Intervention de Naïma Moutchou

Réunion du mercredi 4 octobre 2023 à 9h00
Commission des lois constitutionnelles, de la législation et de l'administration générale de la république

Photo issue du site de l'Assemblée nationale ou de WikipediaNaïma Moutchou :

Pour de nombreux parents, publier des images de son enfant sur les réseaux sociaux est un geste naturel et anodin : pas moins de 43 % des parents publient des photos de leurs enfants, et 39 % des très jeunes ont déjà une empreinte numérique, parfois même avant leur naissance. Cette empreinte peut représenter un poids embarrassant pour l'adulte en devenir, dont les parents n'auront pas respecté le besoin d'intimité en diffusant parfois aux yeux de tous des images qui ne franchissaient pas autrefois le seuil du premier cercle familial.

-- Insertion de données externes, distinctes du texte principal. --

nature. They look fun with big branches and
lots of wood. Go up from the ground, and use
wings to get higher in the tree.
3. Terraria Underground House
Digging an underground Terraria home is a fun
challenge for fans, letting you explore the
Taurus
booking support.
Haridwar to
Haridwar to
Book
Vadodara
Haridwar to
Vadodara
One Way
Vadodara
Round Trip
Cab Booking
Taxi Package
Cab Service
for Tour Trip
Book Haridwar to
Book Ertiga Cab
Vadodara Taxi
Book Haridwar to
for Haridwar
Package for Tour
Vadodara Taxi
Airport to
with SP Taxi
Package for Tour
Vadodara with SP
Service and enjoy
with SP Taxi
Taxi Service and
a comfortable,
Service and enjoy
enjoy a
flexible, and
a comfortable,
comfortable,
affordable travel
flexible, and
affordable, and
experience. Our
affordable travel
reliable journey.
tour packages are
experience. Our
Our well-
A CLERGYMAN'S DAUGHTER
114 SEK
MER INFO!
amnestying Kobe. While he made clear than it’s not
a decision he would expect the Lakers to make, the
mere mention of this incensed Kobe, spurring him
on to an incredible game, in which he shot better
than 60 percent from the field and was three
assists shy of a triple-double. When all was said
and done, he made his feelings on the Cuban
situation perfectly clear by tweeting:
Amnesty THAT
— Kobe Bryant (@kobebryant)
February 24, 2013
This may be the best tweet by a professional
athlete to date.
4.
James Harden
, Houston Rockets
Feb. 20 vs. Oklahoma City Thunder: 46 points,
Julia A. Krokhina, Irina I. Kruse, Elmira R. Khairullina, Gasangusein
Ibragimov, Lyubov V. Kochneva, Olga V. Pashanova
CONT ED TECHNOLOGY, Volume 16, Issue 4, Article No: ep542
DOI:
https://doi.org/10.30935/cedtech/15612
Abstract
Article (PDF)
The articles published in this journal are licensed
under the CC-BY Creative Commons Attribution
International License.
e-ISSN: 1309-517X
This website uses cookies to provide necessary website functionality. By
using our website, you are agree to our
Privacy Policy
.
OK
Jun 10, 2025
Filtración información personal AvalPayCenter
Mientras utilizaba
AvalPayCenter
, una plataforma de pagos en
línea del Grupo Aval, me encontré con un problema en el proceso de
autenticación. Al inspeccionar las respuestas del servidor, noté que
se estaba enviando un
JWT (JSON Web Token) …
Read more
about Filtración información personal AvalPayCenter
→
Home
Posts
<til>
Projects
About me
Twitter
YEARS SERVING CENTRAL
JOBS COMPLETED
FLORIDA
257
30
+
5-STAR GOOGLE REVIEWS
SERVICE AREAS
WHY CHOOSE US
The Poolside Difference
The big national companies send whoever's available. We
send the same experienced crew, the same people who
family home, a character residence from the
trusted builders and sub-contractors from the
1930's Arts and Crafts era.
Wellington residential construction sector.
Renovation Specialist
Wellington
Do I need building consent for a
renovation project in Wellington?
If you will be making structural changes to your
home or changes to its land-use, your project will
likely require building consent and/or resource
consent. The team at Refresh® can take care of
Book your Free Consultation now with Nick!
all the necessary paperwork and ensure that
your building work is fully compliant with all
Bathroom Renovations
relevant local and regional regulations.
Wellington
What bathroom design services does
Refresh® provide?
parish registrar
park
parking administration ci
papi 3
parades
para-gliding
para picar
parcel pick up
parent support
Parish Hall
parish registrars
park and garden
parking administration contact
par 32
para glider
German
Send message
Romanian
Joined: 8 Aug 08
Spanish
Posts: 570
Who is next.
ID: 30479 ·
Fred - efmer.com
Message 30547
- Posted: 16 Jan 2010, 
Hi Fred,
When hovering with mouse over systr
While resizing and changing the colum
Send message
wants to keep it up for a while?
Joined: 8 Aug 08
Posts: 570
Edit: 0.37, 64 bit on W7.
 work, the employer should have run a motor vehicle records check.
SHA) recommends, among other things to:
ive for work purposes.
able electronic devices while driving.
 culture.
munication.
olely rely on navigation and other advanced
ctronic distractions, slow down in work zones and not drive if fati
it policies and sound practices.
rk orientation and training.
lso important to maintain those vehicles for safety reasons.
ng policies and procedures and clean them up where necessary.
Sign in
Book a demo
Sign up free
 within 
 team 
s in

Le droit à l'image fait intimement partie du droit au respect de la vie privée, consacré par l'article 9 du code civil mais, au regard de la loi, les parents ne sont pas tenus de rechercher le consentement de leur enfant. Ils sont responsables, dans le cadre de l'exercice de l'autorité parentale, de ce droit à l'image et, en réaction aux abus de certains parents, la jurisprudence s'est prononcée en faveur de la double autorisation parentale en matière de publication d'images, considérée comme un acte non usuel. Toute personne est en droit de demander le retrait de certains contenus au titre du droit à l'oubli en ligne, d'ailleurs renforcé pour les mineurs dans le cadre du règlement général sur la protection des données (RGPD). Dans d'autres pays, en Italie notamment, des plaintes ont été déposées par des enfants à l'encontre de leurs parents pour non-respect de leur droit à l'image.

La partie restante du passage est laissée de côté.